Speaker
Description
The extragalactic background light (EBL) encodes the integrated emission history of all extragalactic sources and serves as a key probe of star formation and galaxy evolution. Gamma-ray observations offer a unique method to measure the EBL through the energy-dependent attenuation of blazar spectra via pair production with EBL photons. We present complementary EBL measurements spanning GeV to TeV energies. Using 15 years of Fermi-LAT data and 1576 blazars, we detect EBL attenuation at ~23 sigma significance and measure the optical depth across 19 redshift bins out to z ~ 4.3, providing the most precise GeV determination of the EBL to date. At very high energies, we analyze 268 spectra from 45 sources observed with Imaging Atmospheric Cherenkov Telescopes, finding that seven EBL templates require only ≤10% rescaling to match the observed attenuation.
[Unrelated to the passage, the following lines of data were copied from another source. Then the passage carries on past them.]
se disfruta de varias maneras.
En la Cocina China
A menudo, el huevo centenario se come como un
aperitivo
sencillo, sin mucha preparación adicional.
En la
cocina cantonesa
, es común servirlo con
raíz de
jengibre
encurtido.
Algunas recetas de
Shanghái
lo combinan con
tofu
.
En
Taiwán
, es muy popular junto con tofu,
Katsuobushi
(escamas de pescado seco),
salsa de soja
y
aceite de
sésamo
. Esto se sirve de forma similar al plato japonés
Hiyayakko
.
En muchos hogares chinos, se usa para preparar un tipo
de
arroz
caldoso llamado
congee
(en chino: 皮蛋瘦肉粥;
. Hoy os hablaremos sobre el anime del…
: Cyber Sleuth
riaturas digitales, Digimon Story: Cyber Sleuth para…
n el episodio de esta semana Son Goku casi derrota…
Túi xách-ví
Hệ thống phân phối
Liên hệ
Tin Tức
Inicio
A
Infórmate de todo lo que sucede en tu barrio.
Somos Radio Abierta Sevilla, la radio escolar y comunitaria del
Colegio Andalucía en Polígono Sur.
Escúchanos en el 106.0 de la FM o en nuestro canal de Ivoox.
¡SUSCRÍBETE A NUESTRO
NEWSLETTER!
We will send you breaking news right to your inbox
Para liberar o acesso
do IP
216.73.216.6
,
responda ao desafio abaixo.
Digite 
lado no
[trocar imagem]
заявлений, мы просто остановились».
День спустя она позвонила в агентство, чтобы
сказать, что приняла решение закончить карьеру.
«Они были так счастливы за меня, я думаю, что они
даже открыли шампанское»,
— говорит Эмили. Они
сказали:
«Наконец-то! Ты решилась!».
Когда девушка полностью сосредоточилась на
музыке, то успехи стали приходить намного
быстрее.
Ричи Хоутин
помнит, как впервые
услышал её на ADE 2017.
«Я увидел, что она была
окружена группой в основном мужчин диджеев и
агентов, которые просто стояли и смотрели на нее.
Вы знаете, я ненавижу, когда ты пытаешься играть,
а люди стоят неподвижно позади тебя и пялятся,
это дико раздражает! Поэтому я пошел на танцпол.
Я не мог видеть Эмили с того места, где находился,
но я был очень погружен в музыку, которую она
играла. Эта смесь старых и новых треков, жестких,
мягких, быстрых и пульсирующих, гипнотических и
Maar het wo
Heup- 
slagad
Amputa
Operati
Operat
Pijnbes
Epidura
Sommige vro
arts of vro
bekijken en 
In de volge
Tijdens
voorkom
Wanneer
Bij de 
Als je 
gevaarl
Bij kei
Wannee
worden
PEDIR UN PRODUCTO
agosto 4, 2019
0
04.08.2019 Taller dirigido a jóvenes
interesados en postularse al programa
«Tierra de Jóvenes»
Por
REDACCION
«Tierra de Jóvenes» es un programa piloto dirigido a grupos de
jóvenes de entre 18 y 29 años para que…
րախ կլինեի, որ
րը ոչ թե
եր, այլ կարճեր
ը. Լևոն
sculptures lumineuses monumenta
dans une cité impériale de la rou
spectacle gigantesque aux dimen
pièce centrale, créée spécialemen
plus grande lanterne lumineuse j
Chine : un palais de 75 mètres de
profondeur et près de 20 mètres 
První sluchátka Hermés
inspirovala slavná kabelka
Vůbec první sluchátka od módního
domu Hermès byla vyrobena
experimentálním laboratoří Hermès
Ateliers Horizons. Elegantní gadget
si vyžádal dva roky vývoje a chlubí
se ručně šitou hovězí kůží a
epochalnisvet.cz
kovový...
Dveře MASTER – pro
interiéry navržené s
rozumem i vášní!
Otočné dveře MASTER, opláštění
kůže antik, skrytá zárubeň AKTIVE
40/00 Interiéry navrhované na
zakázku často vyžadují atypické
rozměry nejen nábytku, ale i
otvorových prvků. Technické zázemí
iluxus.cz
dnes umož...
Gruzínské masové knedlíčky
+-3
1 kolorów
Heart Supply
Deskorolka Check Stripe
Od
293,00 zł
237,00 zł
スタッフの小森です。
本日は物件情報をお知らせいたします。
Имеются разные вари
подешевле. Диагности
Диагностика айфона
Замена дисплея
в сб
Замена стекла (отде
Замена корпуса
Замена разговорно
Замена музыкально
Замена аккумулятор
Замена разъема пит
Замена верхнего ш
Combining GeV and TeV optical depths, we reconstruct the local EBL intensity at z = 0 using both empirical and physically motivated models. The reconstructions agree with integrated galaxy counts to within 2-3 nW m⁻² sr⁻¹ over 0.5-30 μm, while the near-IR excess reported by IRTS and CIBER is disfavored at 3-5 sigma. These results indicate that known galaxy populations account for most of the optical-to-near-IR background.